Although there is only one tea plant, camellia sinesis, there are many varieties, rather like the different grapes used to make wine. In addition, differences in growing conditions, age of the plant, and processing also affect the final product (again, like wine). Herbal infusions are not properly "tea" at all, but a mixture of other plants prepared in the same manner as tea.


  • Store your teas in airtight jars.
  • Loose teas are typically of higher quality than tea bags, which usually contain broken leaves or even "dust," or tiny tea particles.
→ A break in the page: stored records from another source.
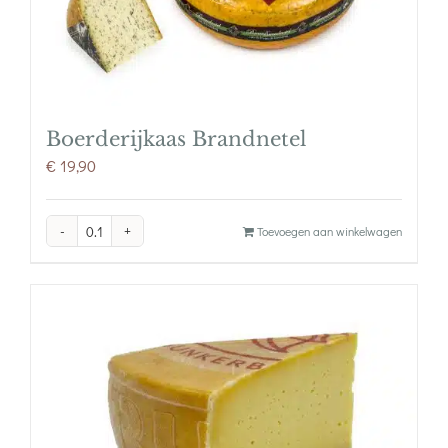
Boerderijkaas Brandnetel
€
19,90
Boerderijkaas
Toevoegen aan winkelwagen
Brandnetel
aantal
  1. Learn about the basic varieties of tea: black, green and oolong. Black teas have been fermented, green teas are unfermented and oolong teas are semi fermented.
  2. Think about your desire or tolerance for caffeine. Black teas have some caffeine (about half as much as coffee), oolong teas have half as much as black, and green has one-third as much as black.
  3. Learn about tea grades and terminology. For example, orange pekoe; refers to a fairly large leaf size, and has nothing to do with flavor or quality.
  4. Try pure varieties of teas from different regions: China, India, Sri Lanka and Japan are major tea producers, but African and southeast Asian countries also produce tea.
  5. Taste blended teas, too. English Breakfast tea is one of the most popular. Blends vary among different manufacturers, so you might, for example, try several breakfast blends to find one that suits you.
  6. Investigate flavored black teas infused with flower and fruit blossoms, such as jasmine, ginger, lemon and almond. Earl Grey, probably the most famous flavored tea, is black tea with oil of bergamot, which gives the tea an orange-like aroma and taste. There are countless other flavors.
  7. Consider herbal teas (“tisanes’; or “infusions”) for a caffeine-free alternative. Herbal teas can range in taste from flowery to tangy or spicy. Chamomile, mint, orange spice and rosehip are some popular varieties.
  8. Choose a Chinese or Japanese green tea for a light, refreshing tea break.
  9. Take a British tea break and add lemon or milk and sugar to your tea.

Be certain to read about an herbal tea before using it for health purposes.